ASSIGNMENT:
Below are the records; copy exactly the stretch from the line containing "1.CRM系统商机成交可能性如" through the line containing "penjahat menjadi ladang bisnis", both ends included, and nothing else.

[Dataset records]
Content starts

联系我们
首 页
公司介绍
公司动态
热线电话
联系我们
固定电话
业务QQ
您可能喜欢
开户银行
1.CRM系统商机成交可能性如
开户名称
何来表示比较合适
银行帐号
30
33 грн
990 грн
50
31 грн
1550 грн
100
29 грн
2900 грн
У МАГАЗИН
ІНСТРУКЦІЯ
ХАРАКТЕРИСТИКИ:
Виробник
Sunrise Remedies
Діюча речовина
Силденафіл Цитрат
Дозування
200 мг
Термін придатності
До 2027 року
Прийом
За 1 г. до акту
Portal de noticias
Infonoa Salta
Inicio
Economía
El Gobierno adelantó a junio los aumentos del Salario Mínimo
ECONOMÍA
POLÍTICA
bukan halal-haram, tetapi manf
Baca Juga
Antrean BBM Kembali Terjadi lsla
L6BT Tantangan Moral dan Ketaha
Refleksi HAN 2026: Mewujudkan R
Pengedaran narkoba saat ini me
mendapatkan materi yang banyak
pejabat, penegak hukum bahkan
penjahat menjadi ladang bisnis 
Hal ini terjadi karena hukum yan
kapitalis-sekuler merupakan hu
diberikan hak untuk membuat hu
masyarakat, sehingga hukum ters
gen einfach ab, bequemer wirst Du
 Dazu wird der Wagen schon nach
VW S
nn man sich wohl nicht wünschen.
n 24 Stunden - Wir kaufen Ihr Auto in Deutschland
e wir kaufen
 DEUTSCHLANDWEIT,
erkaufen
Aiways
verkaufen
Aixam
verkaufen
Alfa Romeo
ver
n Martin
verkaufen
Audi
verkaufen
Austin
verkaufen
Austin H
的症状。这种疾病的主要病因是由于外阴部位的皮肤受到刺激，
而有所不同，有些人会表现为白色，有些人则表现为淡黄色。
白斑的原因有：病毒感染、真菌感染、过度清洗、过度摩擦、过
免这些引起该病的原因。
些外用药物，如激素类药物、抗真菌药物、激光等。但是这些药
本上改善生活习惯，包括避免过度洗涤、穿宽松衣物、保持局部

Content ends

ANSWER TO THE PROBLEM:
1.CRM系统商机成交可能性如
开户名称
何来表示比较合适
银行帐号
30
33 грн
990 грн
50
31 грн
1550 грн
100
29 грн
2900 грн
У МАГАЗИН
ІНСТРУКЦІЯ
ХАРАКТЕРИСТИКИ:
Виробник
Sunrise Remedies
Діюча речовина
Силденафіл Цитрат
Дозування
200 мг
Термін придатності
До 2027 року
Прийом
За 1 г. до акту
Portal de noticias
Infonoa Salta
Inicio
Economía
El Gobierno adelantó a junio los aumentos del Salario Mínimo
ECONOMÍA
POLÍTICA
bukan halal-haram, tetapi manf
Baca Juga
Antrean BBM Kembali Terjadi lsla
L6BT Tantangan Moral dan Ketaha
Refleksi HAN 2026: Mewujudkan R
Pengedaran narkoba saat ini me
mendapatkan materi yang banyak
pejabat, penegak hukum bahkan
penjahat menjadi ladang bisnis 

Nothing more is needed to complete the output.